MAG points out that a degree of sophistication is needed to develop an appropriate productivity strategy in a specific firm. While various measures can be used to monitor productivity there is no one methodology that is applicable in every situation.From ‘OEE’ to ‘Added Value per £ of Payroll’ , the choice of which one to use depends on the maturity of the company and situation. It can be misleading to work just with averages when the study of specific extreme cases can be very valuable.
MAG also recommends a careful approach to calculating individual product costs. The allocation of development and marketing costs for example has to be done in a way that makes sense in the context of how a firm operates. Improvements can be made by clearly understanding costs, but this is easier said than done. In particular, most costs will be incurred on operations that add value. The lean capability of learning to see waste is the foundation of driving productivity up. Where the cost arises from outsourcing an operation it is important to establish that the value added is commensurate. Where the outsourcing involves foreign currency transactions extra complexity comes into the assessment.
To make manufacturing processes more productive some areas should be de-skilled by using automation but at the same the workforce should be given extra value adding skills such as problem solving. Even though autonomous systems capability is progressing all the time it is important to realise that currently problem solving has to be a workforce capability.
What are the implications for UK Productivity?
So what are the implications for UK productivity?
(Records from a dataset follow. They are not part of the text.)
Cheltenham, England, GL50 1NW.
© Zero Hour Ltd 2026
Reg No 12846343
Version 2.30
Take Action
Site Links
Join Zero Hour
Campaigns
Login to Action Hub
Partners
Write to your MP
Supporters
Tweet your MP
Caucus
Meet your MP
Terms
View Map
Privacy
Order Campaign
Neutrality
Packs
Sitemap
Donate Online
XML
The transport equipment manufacturing sector which includes automotive, aerospace and rail has been forging ahead on productivity and is set to maintain this progress. UK aerospace has linked its growth ambitions to a strong focus on national supply chain development through Sharing in Growth, SC21 and related programmes. This work confirms the importance of pushing higher aspirations all the way down the supply chain.
The quality of the supply chain is also vital for automotive and has been a major priority for the UK Automotive Council. Major improvements have been secured in the last four years. Tesla in the US, the innovative and potentially disruptive maker of electric powered high performance cars, shows just how challenging it can be sustaining the growth mindset within a fast moving hi-tec supply chain. Tesla are revising downward their current year projections even as they strive to ramp up production volumes because of difficulties in their supply chain.
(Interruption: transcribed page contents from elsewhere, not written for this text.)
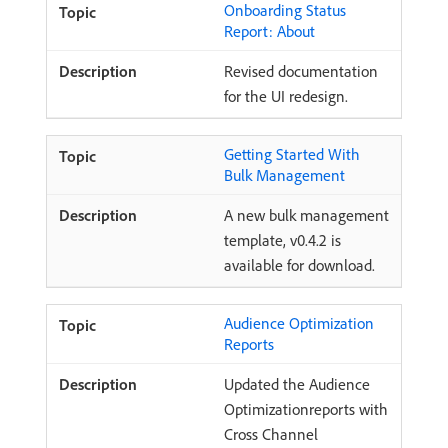
Onboarding Status
Report: About
Revised documentation
for the UI redesign.
Getting Started With
Bulk Management
A new bulk management
template, v0.4.2 is
available for download.
Audience Optimization
Reports
Updated the Audience
Optimizationreports with
Cross Channel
Here in the UK the new Hitatchi manufacturing investment in Darlington will almost certainly lead to performance improvements in that part of the railway equipment supply chain in the UK. The North East engineering sector has already benefited a great deal from Nissan’s long term commitment to developing its supply chain and so supply chain development is firmly embedded in the regional manufacturing culture. This is another good example of how the UK transport equipment manufacturing cluster has in depth experience of raising manufacturing productivity. These approaches can be transferred to other sectors within the UK economy as part of the national drive to raise productivity.